Calico and Daggett Telegraph Line
“This Telegraph Line has been completed across the desert to Daggett and connects with all the principal towns, harbors and cities in the world. Telegrams transmitted by this wire will be carefully and faithfully protected from public inspection and treated with the strictest secrecy. Telegrams delivered to any part of the camp at reasonable charges. Money transmitted by telegraph to any point in the United States. Calico office with Wells, Fargo And Co. Daggett office with Western Union Telegraph Co., at railroad office. W.A. Sharp. Manager.”
John Caleb King (1838-1901)
“John C. King was born in Carroll County, Mississippi.

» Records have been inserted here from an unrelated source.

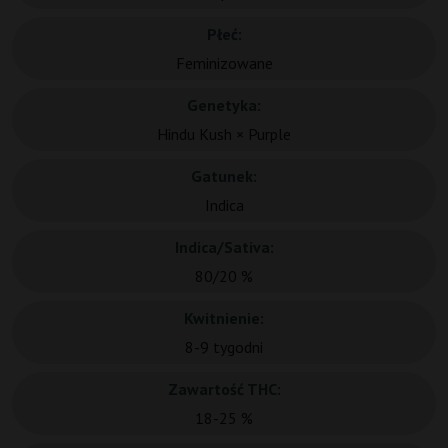
Płeć:
Feminizowane
Genetyka:
Hindu Kush × Purple
Gatunek:
Indica
Indica/Sativa:
80/20 %
Kwitnienie:
8-9 tygodni
Zawartość THC:
18-25 %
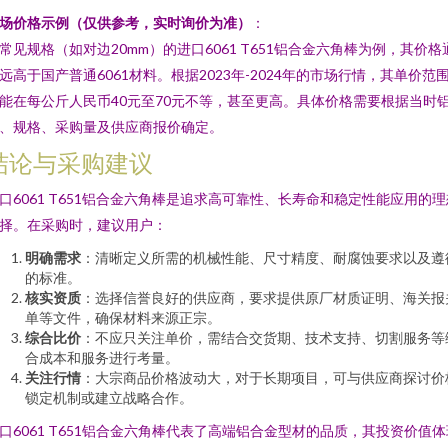
场价格示例（仅供参考，实时询价为准）
：
常见规格（如对边20mm）的进口6061 T651铝合金六角棒为例，其价格
远高于国产普通6061材料。根据2023年-2024年的市场行情，其单价范
能在每公斤人民币40元至70元不等，甚至更高。具体价格需要根据当时
、规格、采购量及供应商报价确定。
结论与采购建议
口6061 T651铝合金六角棒是追求高可靠性、长寿命和稳定性能应用的理
择。在采购时，建议用户：
明确需求
：清晰定义所需的机械性能、尺寸精度、耐腐蚀要求以及遵
的标准。
核实资质
：选择信誉良好的供应商，要求提供原厂材质证明、海关报
单等文件，确保材料来源正宗。
综合比价
：不应只关注单价，需结合交货期、技术支持、切割服务等
合成本和服务进行考量。
关注行情
：大宗商品价格波动大，对于长期项目，可与供应商探讨价
锁定机制或建立战略合作。
口6061 T651铝合金六角棒代表了高端铝合金型材的品质，其投资价值体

His family later settled in Hunt County, where his father was a Chief Justice in 1858-1860. King came out west to California by wagon train in 1868. With him was his wife of ten years, Martha Dougherty King. She had a younger sister, Virginia, who later met and married Walter Knott’s father. (Walter Knott became an owner of Calico, 1951-1966.) The U.S. Census of 1880 shows King made his living as a harness maker in Sa Bernardino with his wife and three sons.
When John King ran for the office of San Bernardino County Sheriff in 1879 he won, and held co-located the Silver King Mine in 1881 and later sold it to a mining company. After his term of Sheriff was over, King purchased a half interest in a hotel at Calico from his former deputy.
In 1884 King and Thomas brought heavy bars containing silver from their Silver King Mine into the offices of a Los Angeles newspaper. The newspaper reported that “It is the largest shipment of the bullion ever made from Southern California.”
King was also a Notary Public in San Bernardino from 1895 until his passing. In the U.S. Census of 1900 he was listed as living in San Bernardino with the occupation of “Railroad Adjuster.” He died in 1901 and was buried with his wife Martha (who passed away in 1913) at the Pioneer Memorial Cemetery of San Bernardino.”
“This was built in the early 1960s, to house a looking display of a collection of antique furniture relating to a dentist-barber-bath house situation. Followed by retrofitting in 1997, it was rented for a brief period in the early 2000s as the Calico Bath House, where bathing related merchandise was sold.
Enterprising businessmen in old Calico often shared space, since here on Main Street there was only so much room for buildings. It was not uncommon for a saloon to offer a “barber chair in the pear.” and it was also not uncommon for a barber to also provide dental services. Combination bathhouses. At barbershops, were seen in mining camps such as this, where there was a steady flow of male customers.”
Odessa – Calico Railroad
After that sightseeing we were told by one of the workers we could ride the railroad which we saw on the edge. We took it and beside us, there was only one family in one of the cars. The train was mostly empty when we left and it was a nice experience with the scenic ride. It was my first time riding a train and the air was kind of cold and I took some pictures while Deelow videotape. After that, we end our trip and look at the souvenir store and head on our way. All in all, it wasn’t as interesting as I thought it would be, the mining town ambiance is still there, but it seems like its authenticity is lost. The only thing that makes it exciting is the “Ghost Town” in its name.